Reportage La première au Grand Rex la nuit du 17 au 18 mai 2005

REX_bannerLe GRAND REX 17-18 mai 00H01

Jour J pour tous les fans inconditionnels de Star Wars qui s’étaient donnés rendez-vous au Grand Rex pour vivre la conclusion d’une épopée fantastique, ayant touchée trois générations depuis 1977.

Arrivé à 16h, les premiers fans attendaient déjà devant la porte de la salle, costumés ou non, depuis la fin de matinée, grossissant leur troupe d’heure en heure. Distribution gratuite de pop corn aux premiers arrivants, de la main même du responsable des lieux. Petits cadeaux aussi à l’accueil : jeu de cartes TOPPS, poster Fleuve Noir et Pocket jeunesse reprenant chronologiquement tous les livres déjà parus. Un petit récapitulatif fort utile, pour se retrouver dans cet univers très étendu. Mais c’est réellement vers 19h-19h30 que la tension monta crescendo. Entre combat aux sabres laser aux abords du Rex, costumés de tout bord, discussions entre connaisseurs, pique nique improvisé ou préparé. Et oui certains avaient pensé à prendre une table de jardin.
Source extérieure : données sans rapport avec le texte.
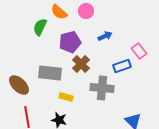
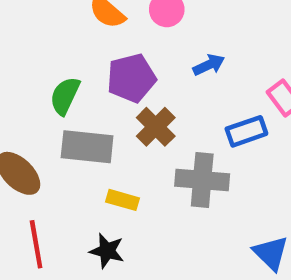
green semicircle: (40, 27) -> (65, 96), moved

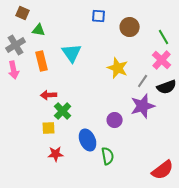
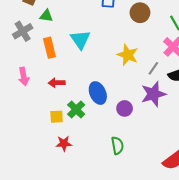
pink arrow: (14, 70) -> (24, 77), moved
green cross: (63, 111) -> (76, 109), moved
blue ellipse: (88, 140) -> (98, 93), moved

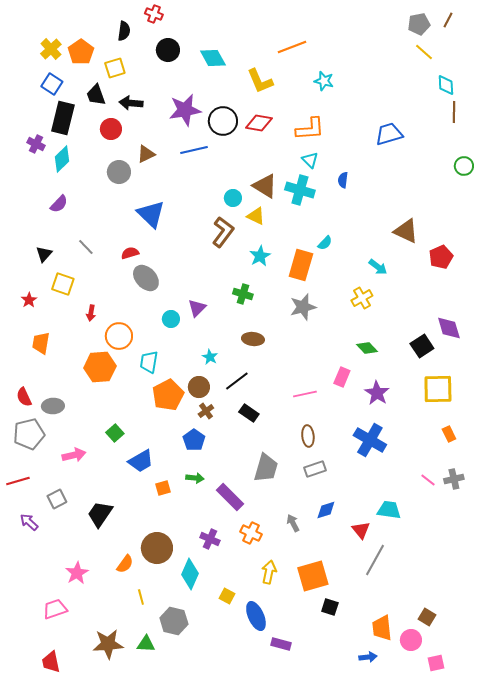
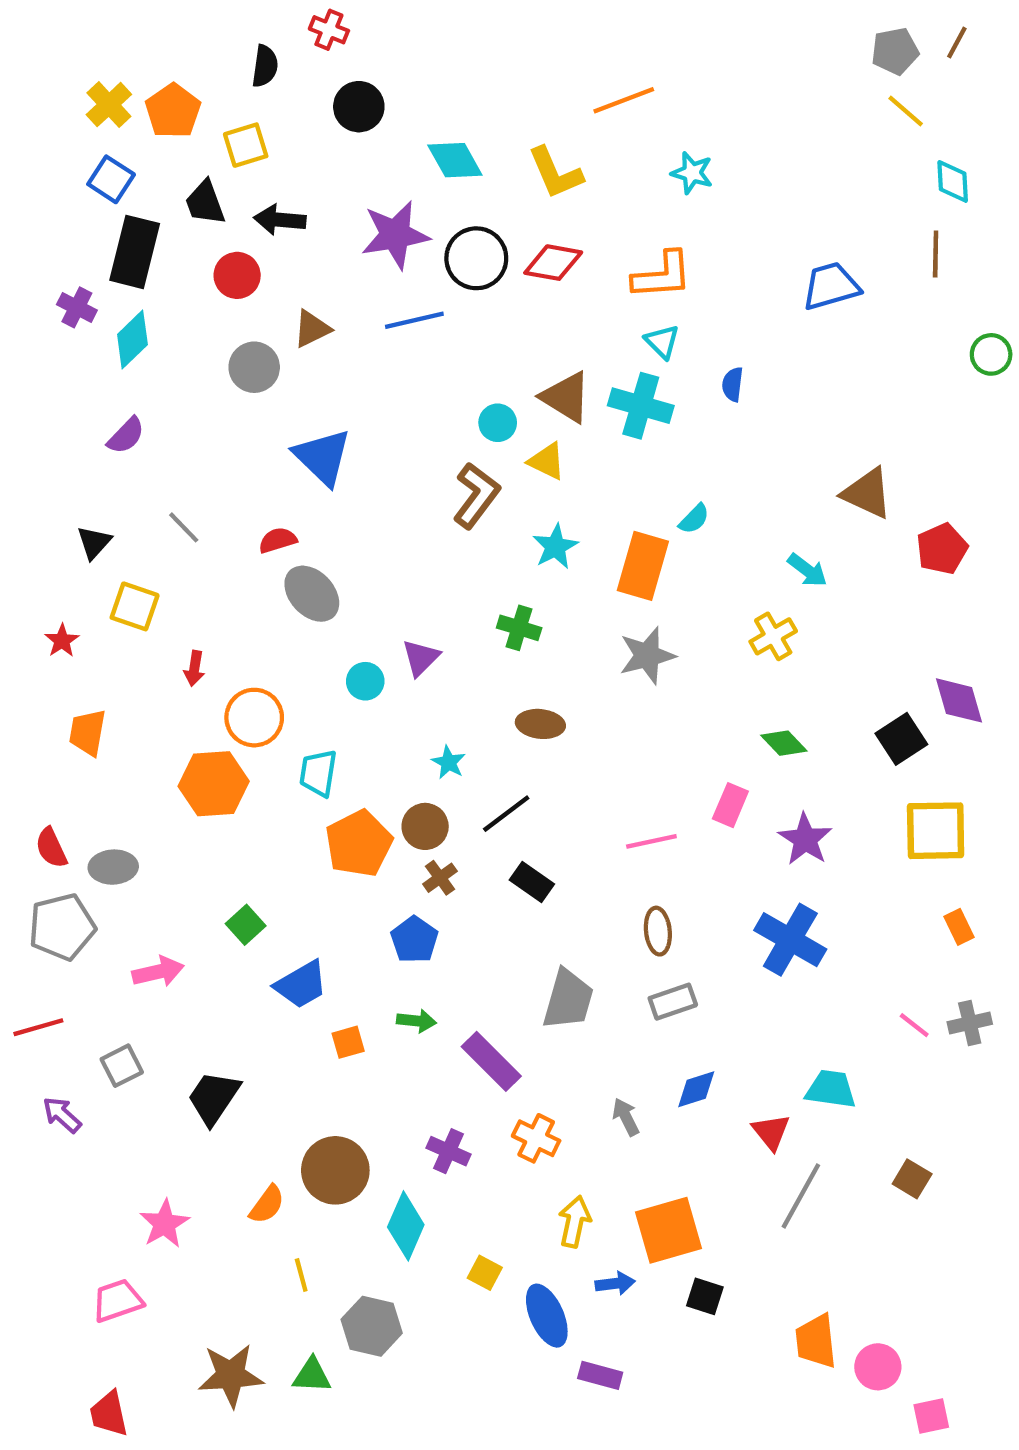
cyan diamond: (213, 58) -> (455, 160), moved
brown line: (454, 112) -> (936, 254), moved
brown square: (427, 617) -> (912, 1179), moved
blue arrow: (368, 657) -> (615, 1284), moved

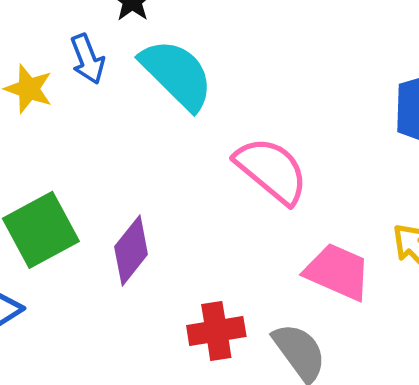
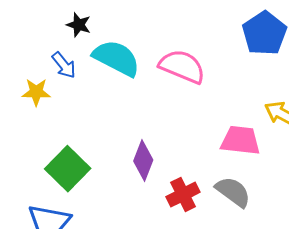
pink semicircle: (272, 170) -> (182, 66), moved
purple diamond: (131, 250) -> (143, 160), moved

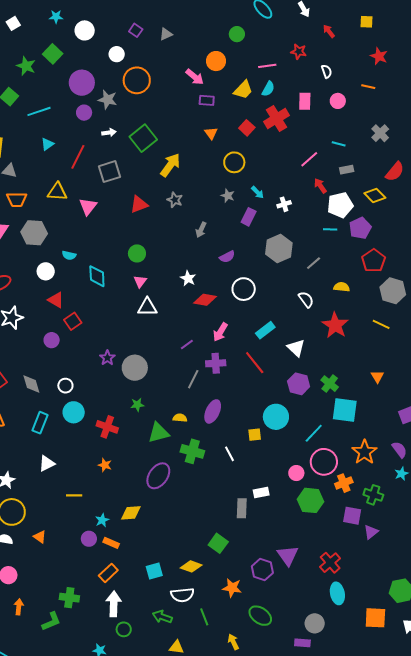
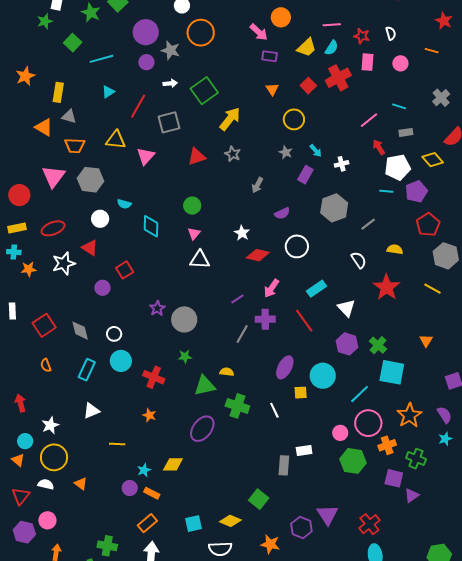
red star: (299, 52) -> (362, 36), moved
red triangle: (56, 300) -> (90, 248), moved
purple ellipse: (213, 411) -> (285, 367), moved

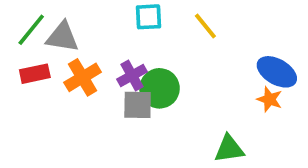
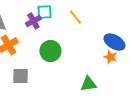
purple cross: (132, 76) -> (33, 21), moved
gray square: (138, 105) -> (20, 76), moved

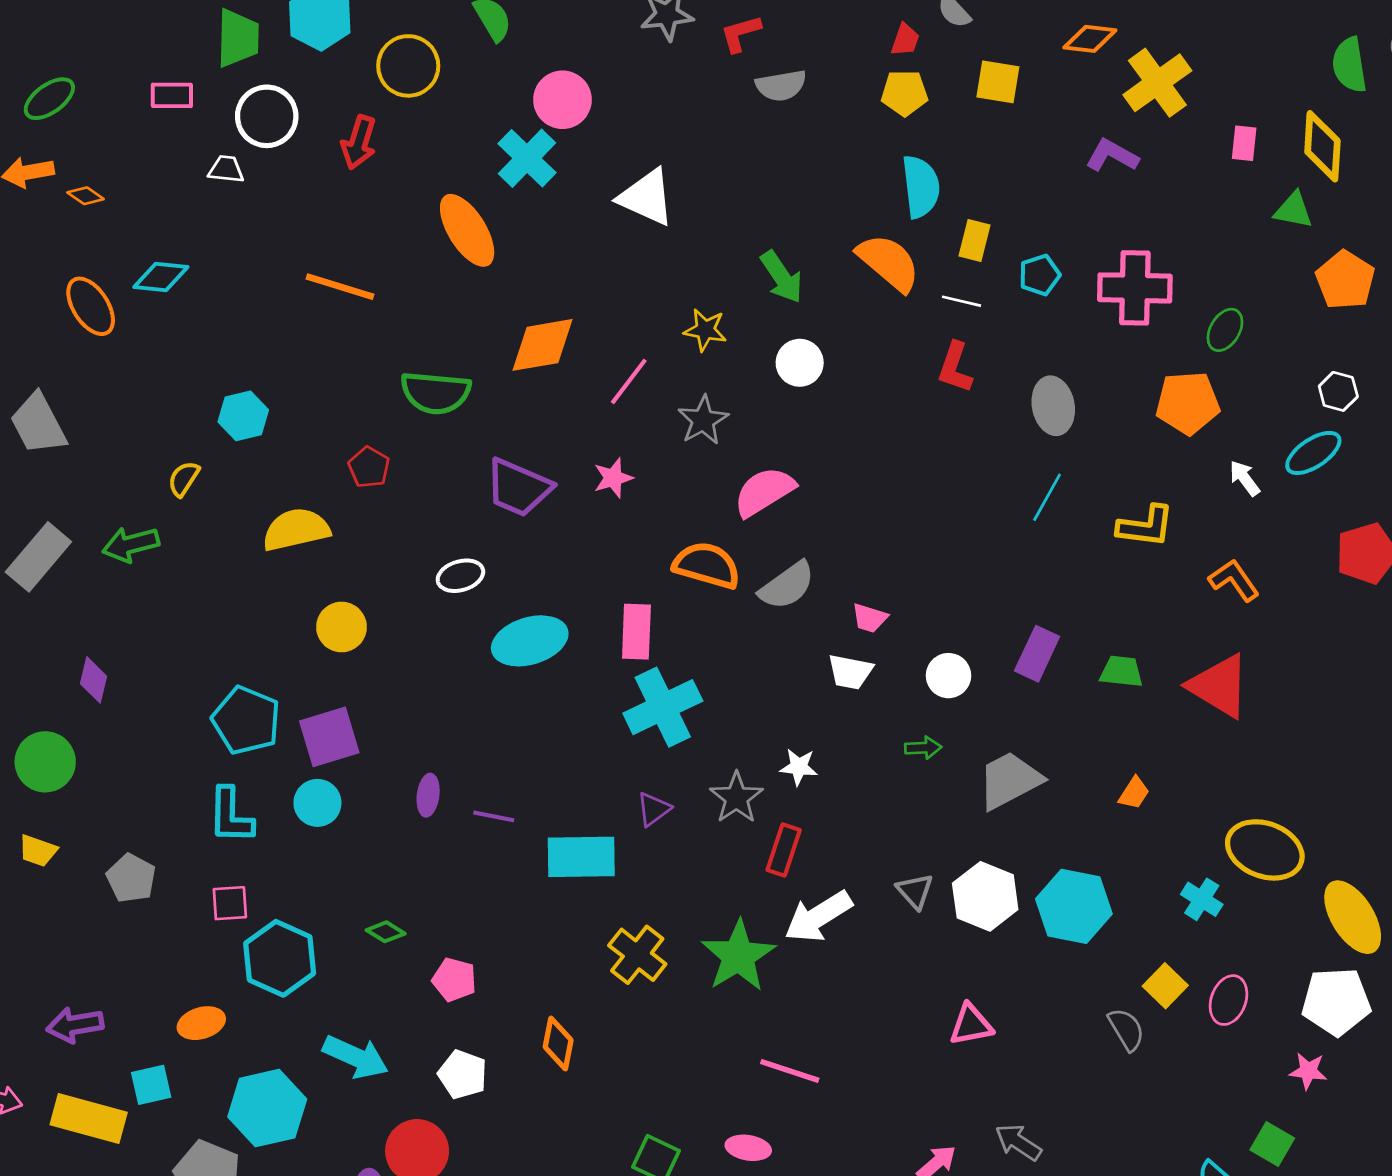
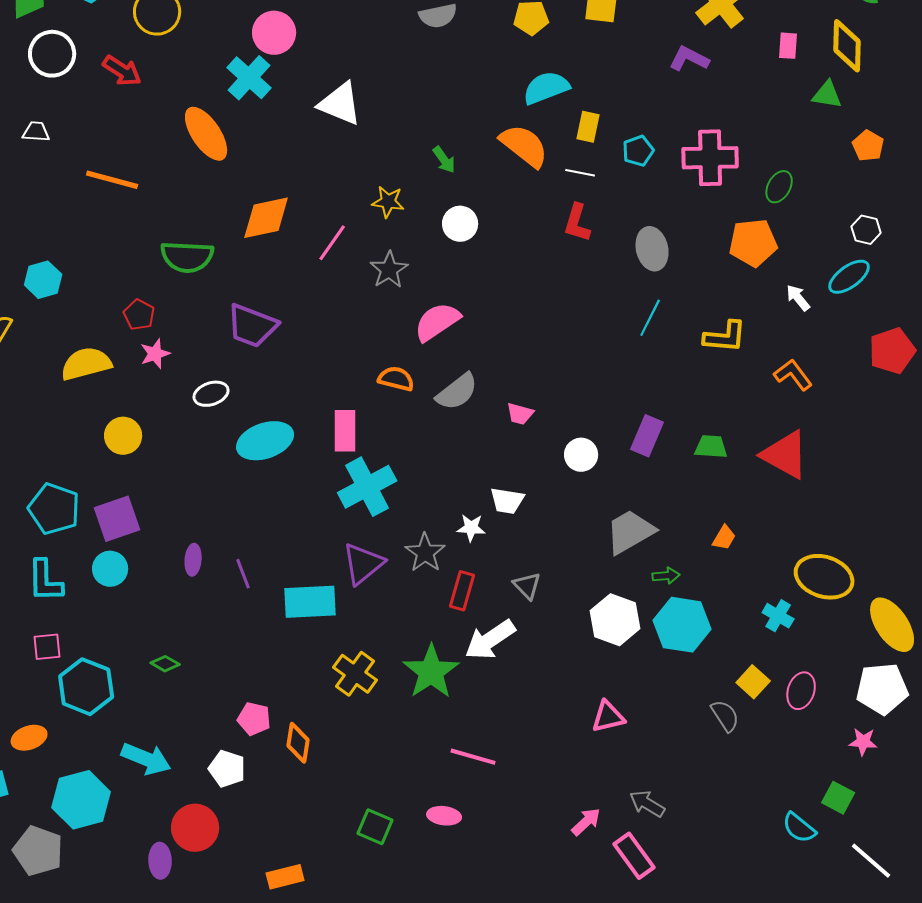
red arrow: (359, 142) -> (122, 71), turned -72
white trapezoid: (226, 169) -> (36, 132), moved
cyan semicircle: (921, 187) -> (546, 88), turned -102
green arrow: (782, 277) -> (444, 160), size x0.7
orange pentagon: (1345, 280) -> (868, 146), size x0.7
pink star: (613, 478) -> (155, 354), moved
orange semicircle: (707, 565) -> (396, 379), size x0.7
white trapezoid: (850, 672) -> (507, 501), moved
green arrow: (923, 748) -> (666, 576), moved
purple triangle: (654, 809) -> (363, 564), size x1.6
purple line: (494, 816) -> (243, 574), turned 60
gray triangle: (915, 891) -> (527, 586), moved
pink pentagon: (454, 980) -> (254, 719), moved

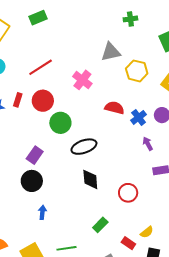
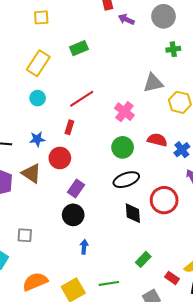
red rectangle: (18, 100) -> (69, 127), moved
red circle: (43, 101) -> (60, 158), moved
green circle: (60, 123) -> (123, 147), moved
red circle: (128, 193) -> (164, 200), moved, size x1.4

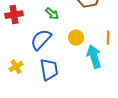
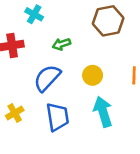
green arrow: (52, 14) -> (61, 44), turned 120
cyan arrow: (94, 57) -> (103, 112), moved

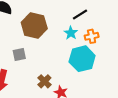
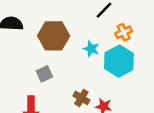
cyan star: (71, 33) -> (91, 49), moved

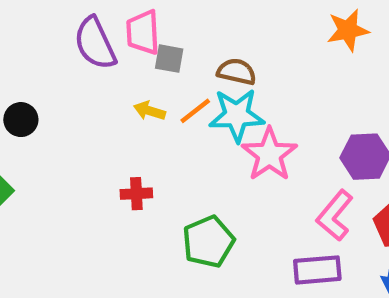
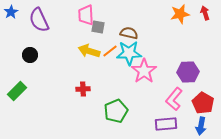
purple semicircle: (95, 43) -> (39, 20), moved
yellow arrow: (149, 111) -> (89, 51), size x1.5

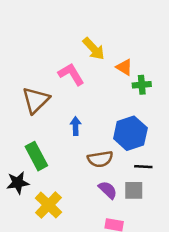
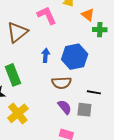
blue hexagon: (130, 133) -> (75, 57), moved

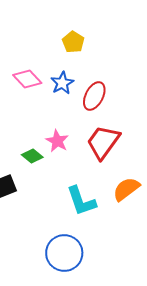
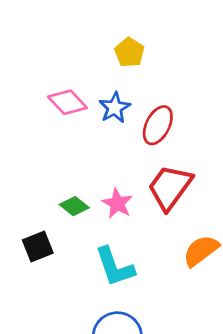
pink star: (57, 141) -> (117, 203), moved
cyan L-shape: (81, 201) -> (115, 267), moved

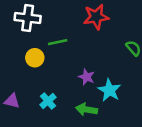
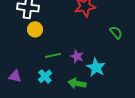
green line: (58, 42) -> (53, 55), moved
yellow circle: (35, 58) -> (35, 29), moved

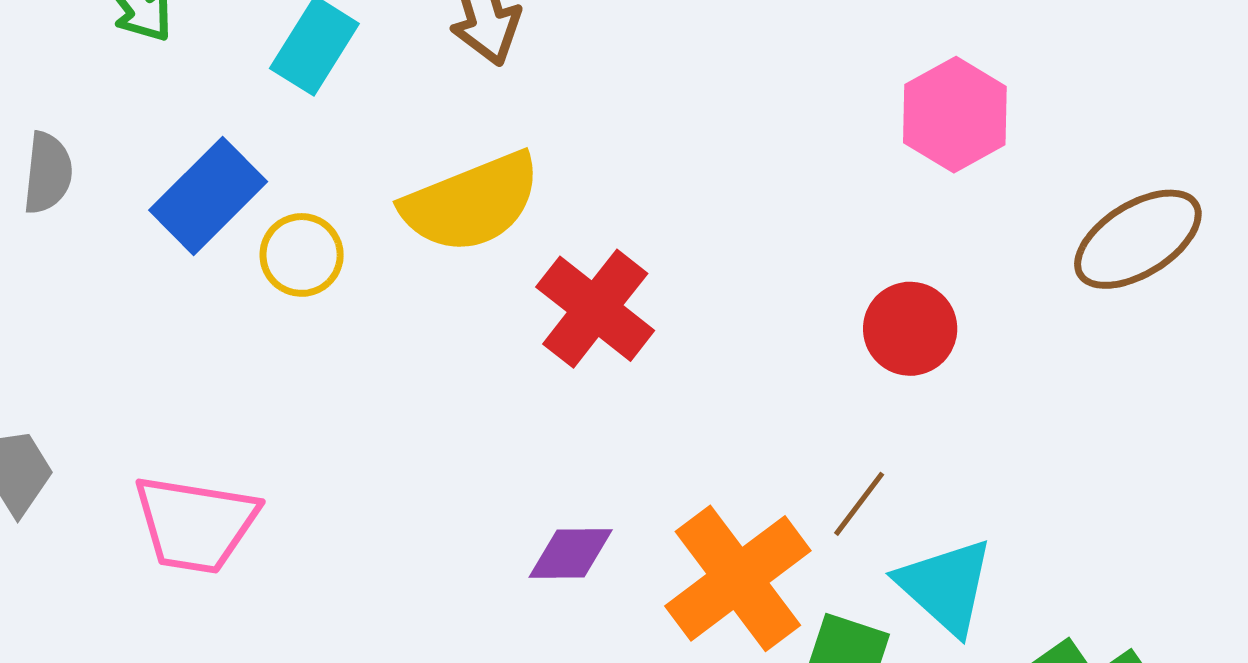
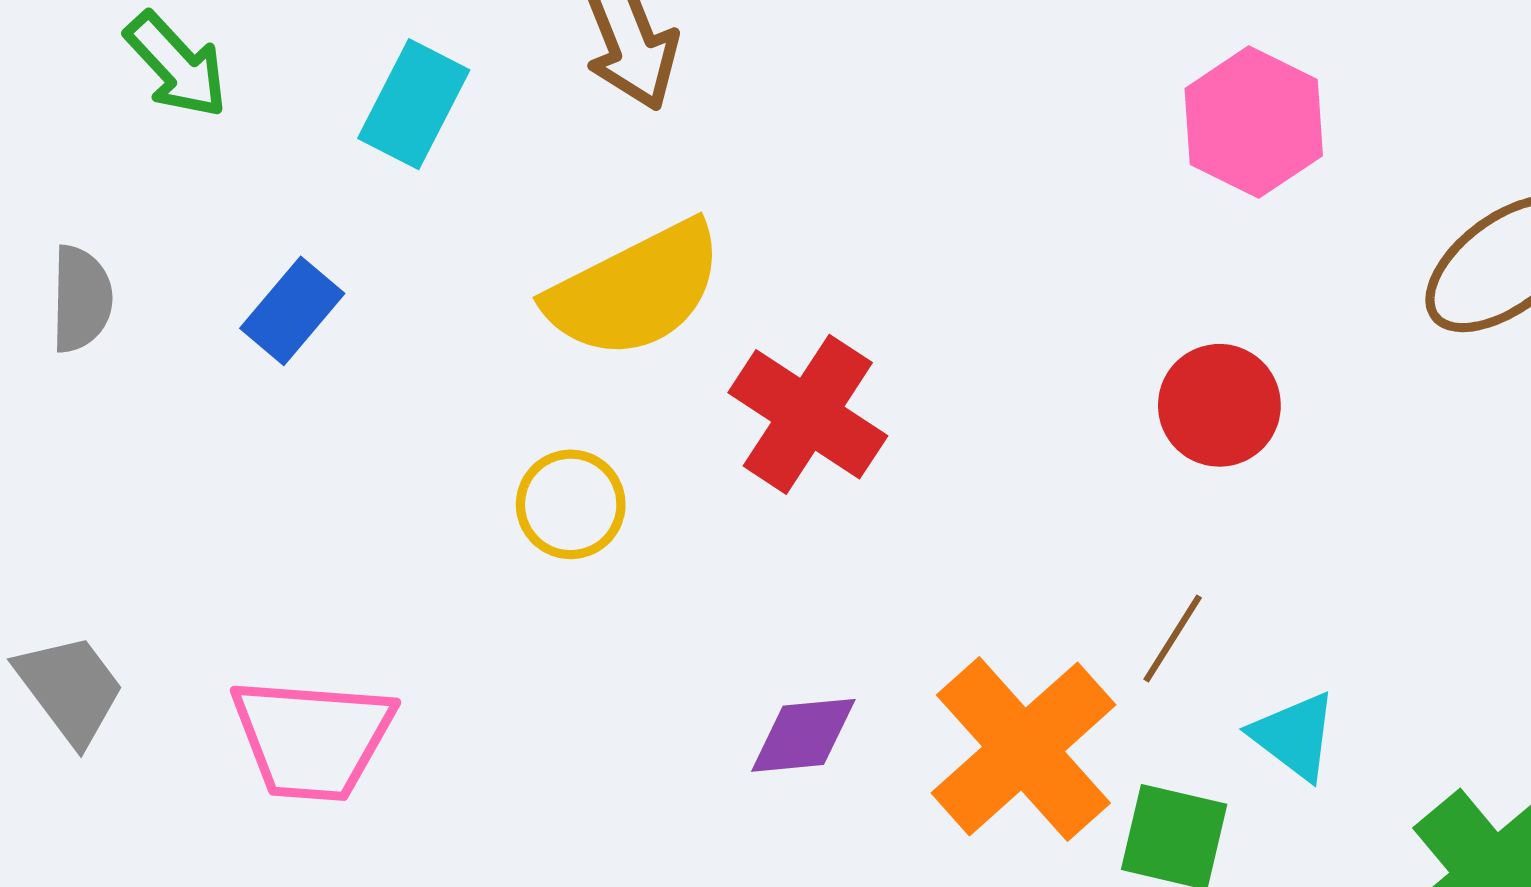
blue rectangle: (208, 196) -> (292, 311), size x0.7
yellow circle: (302, 255) -> (571, 504), moved
cyan triangle: (946, 586) -> (1294, 736), size x0.7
De nombreux médias étaient également de la partie, tout  au long de cette fin de soirée jusque dans la salle, 1 min avant le début de la projection. Et tout cela dans une folle ambiance : l’échéance semblait toute proche. 22h30, vint le moment de rentrer pour les inscrits à l’Attaque des Fans. Un carré leur était réservé au dernier balcon du Grand Rex. L’attente se prolongea de nouveau jusqu’à minuit, dans une ambiance survoltée sur fond de flash, de sabre laser, tout le monde chantonnant les thèmes phare de monsieur Williams, compositeur attitré des 6 épisodes. Puis vint le moment du décompte avant le début du film…

15….14….13….12…11….10…..9….8…..7….6….5…..4…..3….2…1…

Le logo Lucasfilm apparut alors sur l’écran géant, déchaînant les passions dans la salle.

Puis le silence tomba subitement, pour laisser place à cette phrase mythique…

Il y a bien longtemps dans une galaxie lointaine, très lointaine…

Le grand moment était enfin arrivé. L’attente récompensée. Nous ne savions pas encore  qu’en sortant de cette séance, nos esprits seraient à jamais marqués.